Large language models as oracles for instantiating ontologies with domain-specific knowledge
Giovanni Ciatto, Andrea Agiollo, Matteo Magnini, Andrea Omicini
TL;DR
Ontology population is traditionally manual or data-driven, often biased or data-dependent. The paper introduces KGFiller, a domain-independent pipeline that uses Large Language Models as oracles, starting from an initial ontology schema and query templates, to automatically generate instances, relations, and refined classifications through four phases (population, relation, redistribution, merge). A Python implementation populates a nutrition ontology and is evaluated across eight LLM families, with a quality metric defined as $Q = \dfrac{TI-TE + TR - E_{wr}}{TI + TR}$; results show high reliability in many runs (e.g., $Q$ up to about 0.91–0.93 for GPT-3.5/GPT-4 Turbo) and substantial reductions in errors compared to a state-of-the-art baseline. The work analyzes error types, QoS, and model trade-offs, demonstrating that larger oracles generally yield larger yet more accurate ontologies, while also highlighting hallucinations and potential biases. Overall, KGFiller offers a scalable, incremental, and general approach to automate ontology population, with practical impact for rapid domain knowledge instantiation under budget and reliability considerations.
Abstract
Background. Endowing intelligent systems with semantic data commonly requires designing and instantiating ontologies with domain-specific knowledge. Especially in the early phases, those activities are typically performed manually by human experts possibly leveraging on their own experience. The resulting process is therefore time-consuming, error-prone, and often biased by the personal background of the ontology designer. Objective. To mitigate that issue, we propose a novel domain-independent approach to automatically instantiate ontologies with domain-specific knowledge, by leveraging on large language models (LLMs) as oracles. Method.

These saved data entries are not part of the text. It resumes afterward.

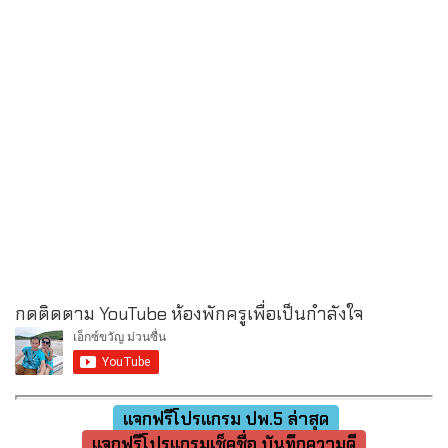
กดติดตาม YouTube ห้องพักครูเพื่อเป็นกำลังใจ
แจกฟรีโปรแกรม ปพ.5 ล่าสุด
แจกฟรีโปรแกรมเช็คชื่อ บันทึกความดี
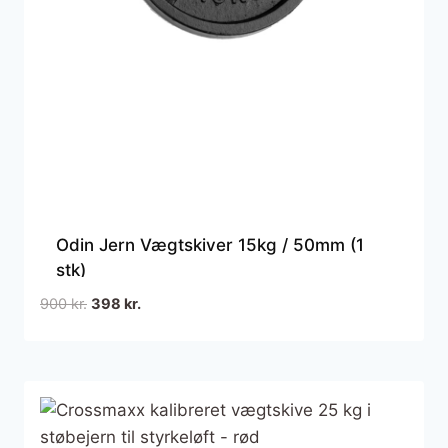
Odin Jern Vægtskiver 15kg / 50mm (1
stk)
Den
Den
900
kr.
398
kr.
oprindelige
aktuelle
pris
pris
var:
er:
900 kr..
398 kr..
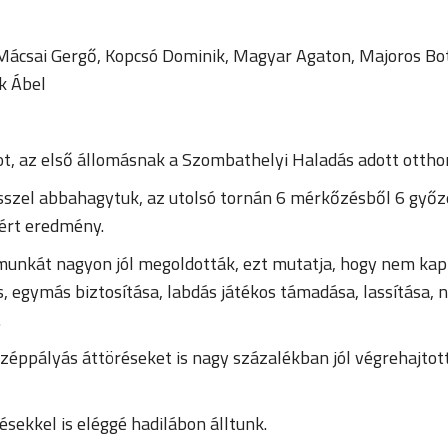
r, Mácsai Gergő, Kopcsó Dominik, Magyar Agaton, Majoros B
k Ábel
t, az első állomásnak a Szombathelyi Haladás adott ottho
ősszel abbahagytuk, az utolsó tornán 6 mérkőzésből 6 győz
lért eredmény.
nkát nagyon jól megoldották, ezt mutatja, hogy nem kapt
s, egymás biztosítása, labdás játékos támadása, lassítása, 
.
özéppályás áttöréseket is nagy százalékban jól végrehajtot
ésekkel is eléggé hadilábon álltunk.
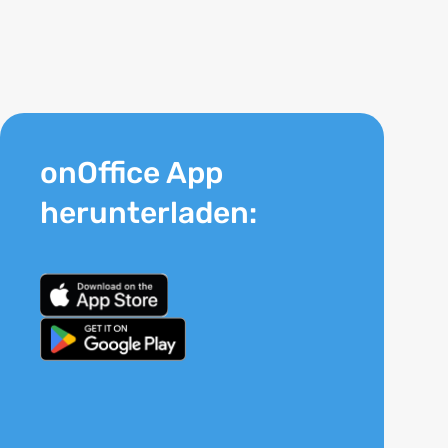
onOffice App
herunterladen:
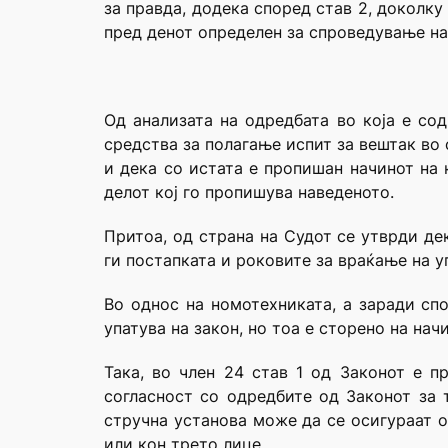
за правда, додека според став 2, доколк
пред денот определен за спроведување на 
Од анализата на одредбата во која е со
средства за полагање испит за вештак во 
и дека со истата е пропишан начинот на 
делот кој го пропишува наведеното.
Притоа, од страна на Судот се утврди де
ги постапката и роковите за враќање на у
Во однос на номотехниката, а заради сп
упатува на закон, но тоа е сторено на на
Така, во член 24 став 1 од Законот е п
согласност со одредбите од Законот за 
стручна установа може да се осигураат о
или кон трето лице.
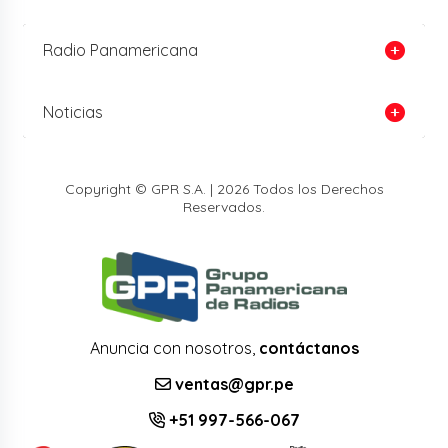
Radio Panamericana
Noticias
Copyright © GPR S.A. | 2026 Todos los Derechos
Reservados.
Anuncia con nosotros,
contáctanos
ventas@gpr.pe
+51 997-566-067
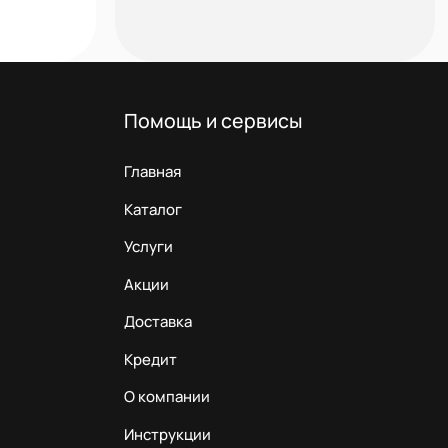
Помощь и сервисы
Главная
Каталог
Услуги
Акции
Доставка
Кредит
О компании
Инструкции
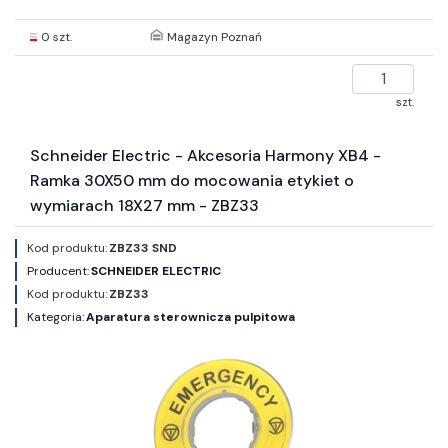
0 szt.
Magazyn Poznań
szt.
Schneider Electric - Akcesoria Harmony XB4 -
Ramka 30X50 mm do mocowania etykiet o
wymiarach 18X27 mm - ZBZ33
Kod produktu:
ZBZ33 SND
Producent:
SCHNEIDER ELECTRIC
Kod produktu:
ZBZ33
Kategoria:
Aparatura sterownicza pulpitowa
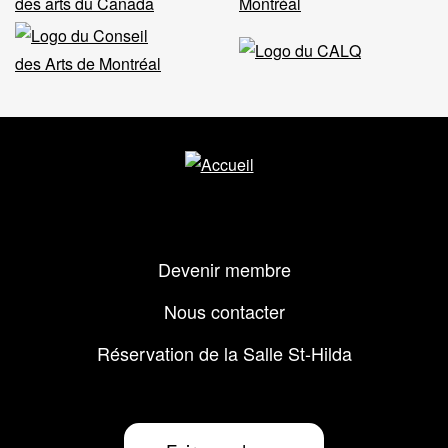
Menu
Devenir membre
Pied
de
Nous contacter
page
Réservation de la Salle St-Hilda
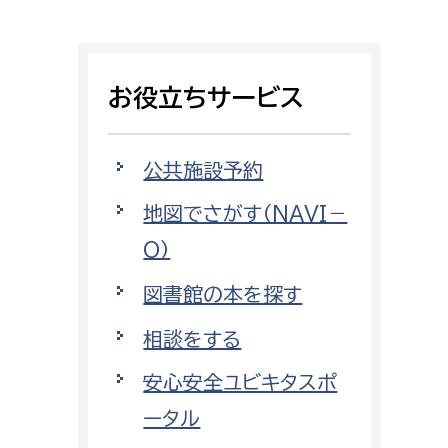
相談をしたい
支払いをしたい
お役立ちサービス
働きたい
環境部
公共施設予約
環境政策課
遊びたい
地図でさがす（NAVI－
ゼロカーボン推進課
O）
小田原のことを知りたい
環境保護課
図書館の本を探す
環境事業センター
イベント・講座などに参加したい
相談をする
務所
まちづくりに関わりたい
安心安全ユビキタスポ
都市部
ータル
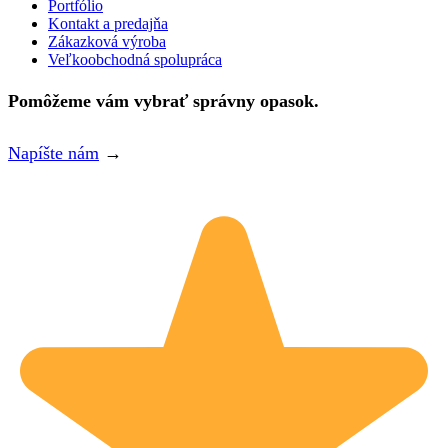
Portfólio
Kontakt a predajňa
Zákazková výroba
Veľkoobchodná spolupráca
Pomôžeme vám vybrať správny opasok.
Napíšte nám
→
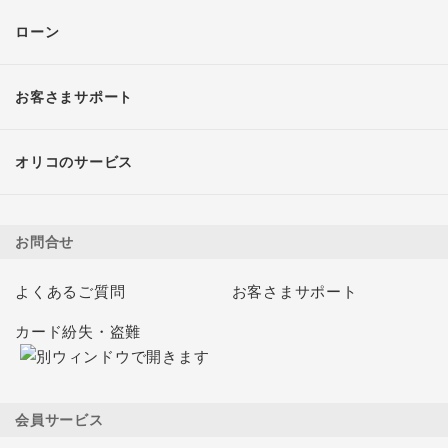
ローン
お客さまサポート
オリコのサービス
お問合せ
よくあるご質問
お客さまサポート
カード紛失・盗難
会員サービス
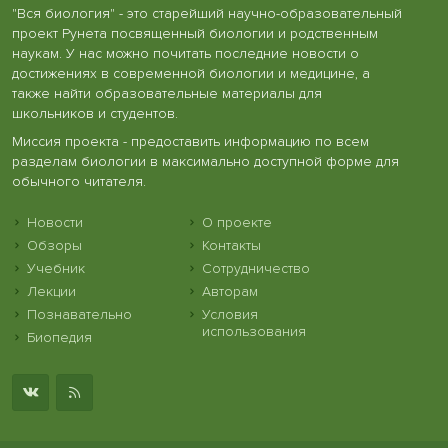
"Вся биология" - это старейший научно-образовательный
проект Рунета посвященный биологии и родственным
наукам. У нас можно почитать последние новости о
достижениях в современной биологии и медицине, а
также найти образовательные материалы для
школьников и студентов.
Миссия проекта - предоставить информацию по всем
разделам биологии в максимально доступной форме для
обычного читателя.
Новости
О проекте
Обзоры
Контакты
Учебник
Сотрудничество
Лекции
Авторам
Познавательно
Условия
использования
Биопедия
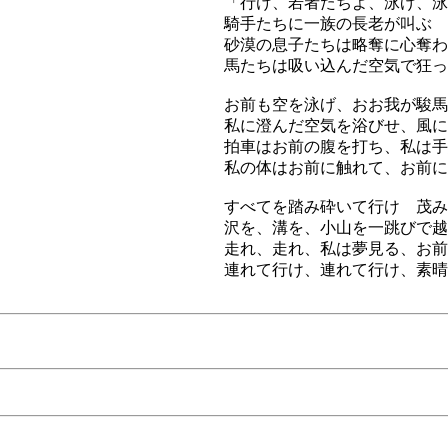
「行け、若者たちよ、泳げ、泳
騎手たちに一族の長老が叫ぶ
砂漠の息子たちは略奪に心奪わ
馬たちは吸い込んだ空気で狂っ
お前も空を泳げ、おお我が駿馬
私に澄んだ空気を浴びせ、風に
拍車はお前の腹を打ち、私は手
私の体はお前に触れて、お前に
すべてを踏み砕いて行け 茂み
沢を、溝を、小山を一跳びで越
走れ、走れ、私は夢見る、お前
連れて行け、連れて行け、素晴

Starting from (i) an initial schema composed by inter-related classes and properties and (ii) a set of query templates, our method queries the LLM multiple times, and generates instances for both classes and properties from its replies. Thus, the ontology is automatically filled with domain-specific knowledge, compliant to the initial schema. As a result, the ontology is quickly and automatically enriched with manifold instances, which experts may consider to keep, adjust, discard, or complement according to their own needs and expertise. Contribution. We formalise our method in general way and instantiate it over various LLMs, as well as on a concrete case study. We report experiments rooted in the nutritional domain where an ontology of food meals and their ingredients is automatically instantiated from scratch, starting from a categorisation of meals and their relationships. There, we analyse the quality of the generated ontologies and compare ontologies attained by exploiting different LLMs. Experimentally, our approach achieves a quality metric that is up to five times higher than the state-of-the-art, while reducing erroneous entities and relations by up to ten times. Finally, we provide a SWOT analysis of the proposed method.